Former Secretary of the U.S. Department of Housing and Urban Development (HUD) and Mayor of San Antonio, Texas, Julián Castro, has launched a new political action committee (PAC). People First Future PAC is focused on electing progressive candidates committed to prioritizing the needs of people, particularly those from marginalized communities, rather than special interests, which was a major tenet of Castro’s presidential campaign and platform.
“While hardworking families struggle to pay rent, get good health care, or send their kids to decent schools, well-connected and deep-pocketed special interests get in their way,” said Castro in an email statement. “I’m proud to launch People First Future to elect bold leaders across the country who will fight for an America where everyone counts and where people—not special interests—are put first in our politics.”

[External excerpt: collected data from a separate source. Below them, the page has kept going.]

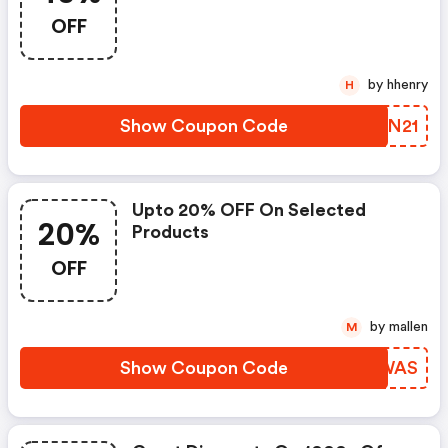
OFF
by hhenry
H
Show Coupon Code
GDXN21
Upto 20% OFF On Selected
20%
Products
OFF
by mallen
M
Show Coupon Code
IYFWAS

During a recent interview with The New York Times’ Jennifer Medina and Lisa Lerer, Castro said he wanted to focus on “lifting up great young progressives out there who are running at the local, state and federal level.” He reflected on an earlier venture he started before running for president called Opportunity First, a PAC focused on supporting young progressive candidates. Talking with Medina, Castro said he wanted to re-engage in that work. “I want to make sure that we’re lifting up people who are going to carry on the focus on the most vulnerable communities and ensuring prosperity for everybody in this country.”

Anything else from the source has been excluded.